#### PROBLEM TO WORK ON:
Copy each line of the listing below exactly and drop the images.

------------------------------

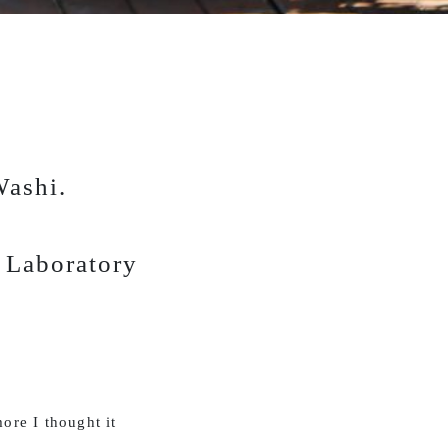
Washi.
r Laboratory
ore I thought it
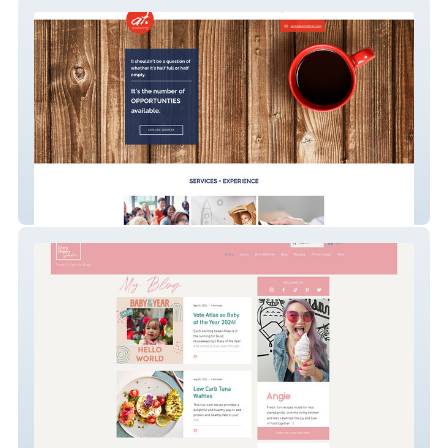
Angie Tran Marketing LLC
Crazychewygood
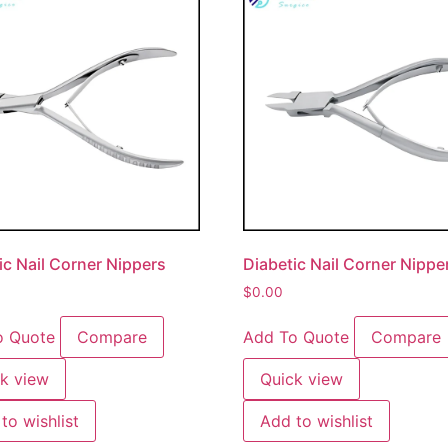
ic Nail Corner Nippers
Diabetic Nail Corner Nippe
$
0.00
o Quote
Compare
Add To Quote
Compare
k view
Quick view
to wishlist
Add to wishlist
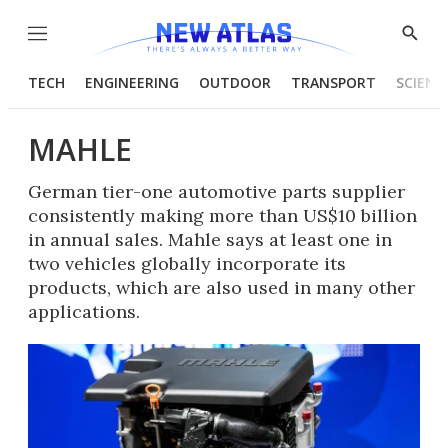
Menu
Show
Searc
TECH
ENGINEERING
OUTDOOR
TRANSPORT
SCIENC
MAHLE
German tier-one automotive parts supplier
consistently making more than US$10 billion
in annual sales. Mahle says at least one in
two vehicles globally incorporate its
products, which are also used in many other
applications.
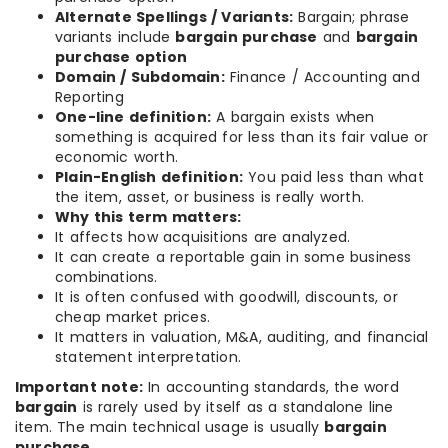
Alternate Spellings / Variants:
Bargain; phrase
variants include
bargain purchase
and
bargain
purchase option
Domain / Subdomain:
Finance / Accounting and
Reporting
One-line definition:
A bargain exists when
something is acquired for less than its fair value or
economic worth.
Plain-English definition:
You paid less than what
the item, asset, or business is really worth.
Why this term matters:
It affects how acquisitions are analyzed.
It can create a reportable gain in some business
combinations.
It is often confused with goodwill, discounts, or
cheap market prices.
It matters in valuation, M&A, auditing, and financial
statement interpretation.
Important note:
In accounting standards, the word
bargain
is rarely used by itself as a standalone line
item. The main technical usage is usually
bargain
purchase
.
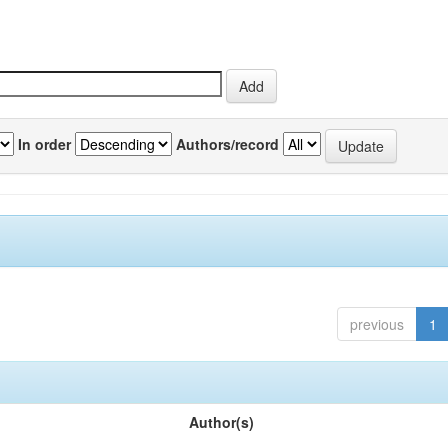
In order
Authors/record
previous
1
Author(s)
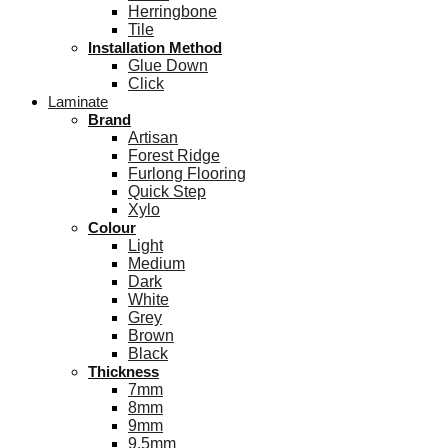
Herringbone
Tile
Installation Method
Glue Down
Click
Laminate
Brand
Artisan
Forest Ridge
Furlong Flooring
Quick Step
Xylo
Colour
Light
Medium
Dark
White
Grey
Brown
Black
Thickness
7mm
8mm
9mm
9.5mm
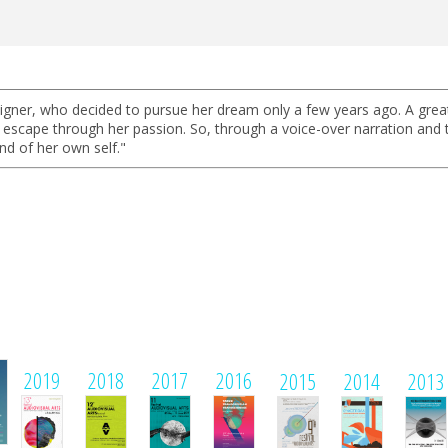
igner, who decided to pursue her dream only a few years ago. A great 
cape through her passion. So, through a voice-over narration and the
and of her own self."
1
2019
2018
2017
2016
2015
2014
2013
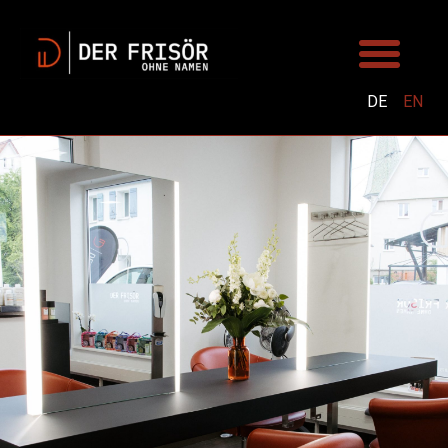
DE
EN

------------------------------

#### ANSWER SECTION:
Washi.
r Laboratory
ore I thought it
Angie Tran Marketing LLC
Crazychewygood
ic Nail Corner Nippers
Diabetic Nail Corner Nippe
$
0.00
o Quote
Compare
Add To Quote
Compare
k view
Quick view
to wishlist
Add to wishlist
Menu
Show
Searc
TECH
ENGINEERING
OUTDOOR
TRANSPORT
SCIENC
MAHLE
German tier-one automotive parts supplier
consistently making more than US$10 billion
in annual sales. Mahle says at least one in
two vehicles globally incorporate its
products, which are also used in many other
applications.
Alternate Spellings / Variants:
Bargain; phrase
variants include
bargain purchase
and
bargain
purchase option
Domain / Subdomain:
Finance / Accounting and
Reporting
One-line definition:
A bargain exists when
something is acquired for less than its fair value or
economic worth.
Plain-English definition:
You paid less than what
the item, asset, or business is really worth.
Why this term matters:
It affects how acquisitions are analyzed.
It can create a reportable gain in some business
combinations.
It is often confused with goodwill, discounts, or
cheap market prices.
It matters in valuation, M&A, auditing, and financial
statement interpretation.
Important note:
In accounting standards, the word
bargain
is rarely used by itself as a standalone line
item. The main technical usage is usually
bargain
purchase
.
In order
Authors/record
previous
1
Author(s)
Herringbone
Tile
Installation Method
Glue Down
Click
Laminate
Brand
Artisan
Forest Ridge
Furlong Flooring
Quick Step
Xylo
Colour
Light
Medium
Dark
White
Grey
Brown
Black
Thickness
7mm
8mm
9mm
9.5mm
igner, who decided to pursue her dream only a few years ago. A great 
cape through her passion. So, through a voice-over narration and the
and of her own self."
1
2019
2018
2017
2016
2015
2014
2013
DE
EN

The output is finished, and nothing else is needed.